If the interface name is correct, the vmunix kernel may not contain the device driver for the LAN interconnect device. To rectify this problem, do the following:

Boot the member on the genvmunix kernel.

Edit the /sys/conf/HOSTNAME file and add the missing driver.

Rebuild the vmunix kernel using the doconfig command.

Copy the new kernel to the root (/) directory.

Reboot the member from its vmunix kernel.

B.1.5 Booting Member Displays "ics_ll_tcp: ERROR: Could not create a NetRAIN set with the specified members" Message

If you boot a new member into the cluster and it displays the "ics_ll_tcp: ERROR: Could not create a NetRAIN set with the specified members" message shortly after the installation tasks commence, a NetRAIN virtual interface used for the cluster interconnect has may have been misconfigured. You will also see this message if a member of the NetRAIN set has been misconfigured.

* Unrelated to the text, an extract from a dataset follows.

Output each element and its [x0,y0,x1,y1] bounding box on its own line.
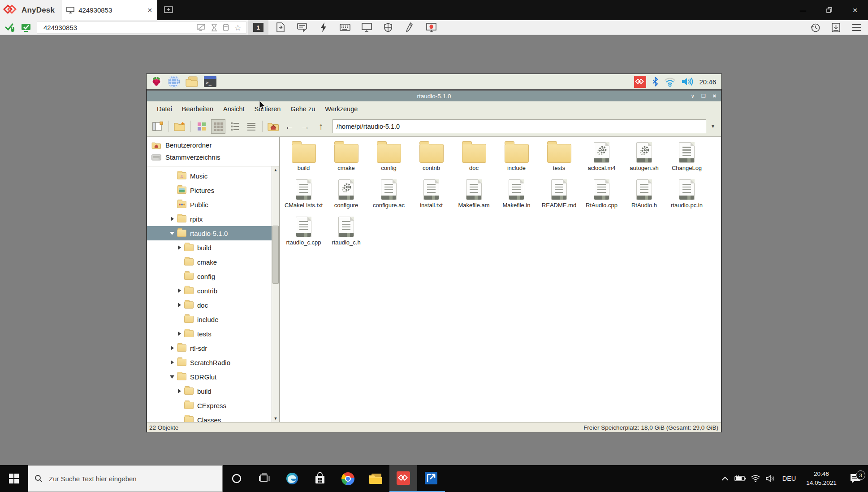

Perhaps you have edited the /etc/rc.config file to apply traditional NetRAIN admin to the LAN interconnect. In this case, the NetRAIN configuration in the /etc/rc.config file is ignored and the NetRAIN interface defined in /etc/sysconfigtab is used as the cluster interconnect.

You must never configure a NetRAIN set that is used for a cluster interconnect in the /etc/rc.config file. A NetRAIN device for the cluster interconnect is set up completely within the ics_ll_tcp kernel subsystem in /etc/sysconfigtab and not in /etc/rc.config.

Perform the following steps to resolve this problem:

Use the rcmgr delete command to edit the newly booted member's /cluster/members/{memb}/etc/rc.config file to remove the NRDEV_x, NRCONFIG_x, NETDEV_x, and IFCONFIG_x variables associated with the device.

Use the rcmgr set command to decrement the NR_DEVICES and NUM_NETCONFIG variables that doubly define the cluster interconnect NetRAIN device.

Reboot the member.

B.2 Dealing with Other Issues

B.2.1 Booting a New Member Without a Cluster License Displays ATTENTION Message

When you boot a newly added member, the clu_check_config utility performs a series of configuration checks. If you have not yet installed the TruCluster Server license, the TCS-UA product authorization key (PAK), on the member, the boot procedure will display the following messages:

Starting Cluster Configuration Check...
The boottime cluster check found a potential problem.
For details search for !!!!!ATTENTION!!!!! in /cluster/admin/clu_check_log_hostname
check_cdsl_config : Boot Mode : Running /usr/sbin/cdslinvchk in the background
check_cdsl_config : Results can be found in : /var/adm/cdsl_check_list
clu_check_config : no configuration errors or warnings were detected

The following message appears in the /cluster/admin/clu_check_log_hostname file:

/usr/sbin/caad is NOT_RUNNING !!!!!ATTENTION!!!!!

When the TruCluster Server license is not configured on a member, the cluster application availability (CAA) daemon (caad) is not automatically started on that member. This is normal and expected behavior.

If you did not configure the license from within clu_add_member when you added the new member (as discussed in Chapter 5), you can configure it later using the lmf register command. After the license has been installed, you can start the CAA daemon on that member using the /usr/sbin/caad command.